-- Information shown follows --

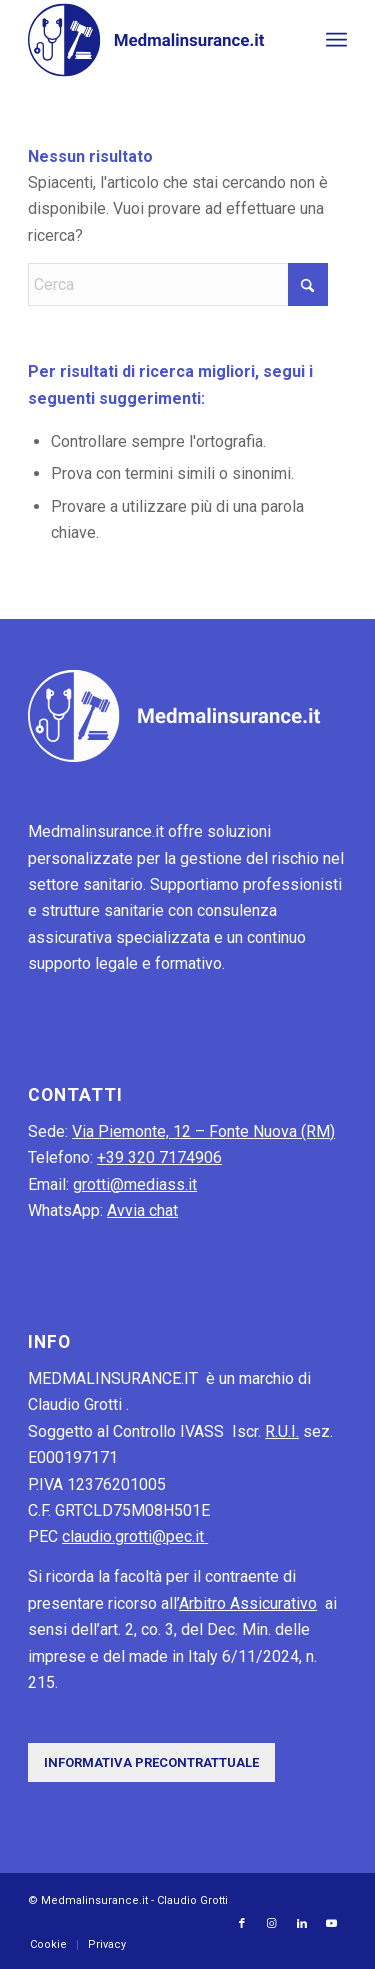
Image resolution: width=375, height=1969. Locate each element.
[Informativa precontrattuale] (151, 1762)
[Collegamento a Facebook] (242, 1924)
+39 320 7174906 (159, 1157)
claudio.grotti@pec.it (135, 1536)
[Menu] (336, 40)
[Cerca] (178, 284)
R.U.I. (282, 1431)
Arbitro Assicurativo (248, 1603)
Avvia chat (142, 1210)
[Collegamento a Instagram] (272, 1924)
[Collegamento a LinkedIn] (302, 1924)
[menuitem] (336, 40)
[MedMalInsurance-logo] (155, 40)
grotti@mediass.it (135, 1184)
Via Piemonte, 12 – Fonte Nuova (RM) (203, 1131)
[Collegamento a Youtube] (332, 1924)
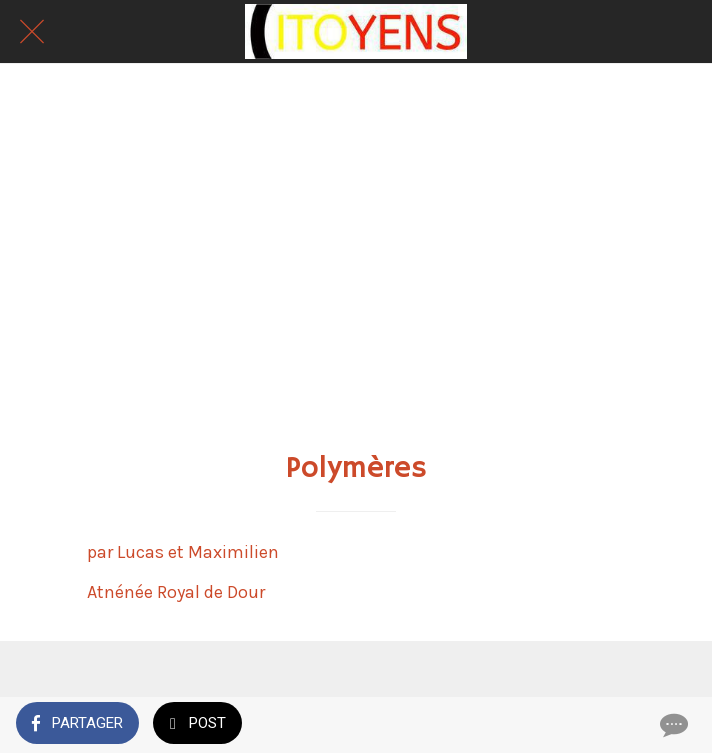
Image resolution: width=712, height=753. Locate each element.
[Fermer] (32, 32)
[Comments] (672, 725)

-- Information shown concluded --

Problem requirements:
Wherever a picture appears in the records above, skip it and retype everything else exactly.

Finished exercise:
Image resolution: width=375, height=1969. Locate each element.
[Informativa precontrattuale] (151, 1762)
[Collegamento a Facebook] (242, 1924)
+39 320 7174906 (159, 1157)
claudio.grotti@pec.it (135, 1536)
[Menu] (336, 40)
[Cerca] (178, 284)
R.U.I. (282, 1431)
Arbitro Assicurativo (248, 1603)
Avvia chat (142, 1210)
[Collegamento a Instagram] (272, 1924)
[Collegamento a LinkedIn] (302, 1924)
[menuitem] (336, 40)
[MedMalInsurance-logo] (155, 40)
grotti@mediass.it (135, 1184)
Via Piemonte, 12 – Fonte Nuova (RM) (203, 1131)
[Collegamento a Youtube] (332, 1924)
Image resolution: width=712, height=753. Locate each element.
[Fermer] (32, 32)
[Comments] (672, 725)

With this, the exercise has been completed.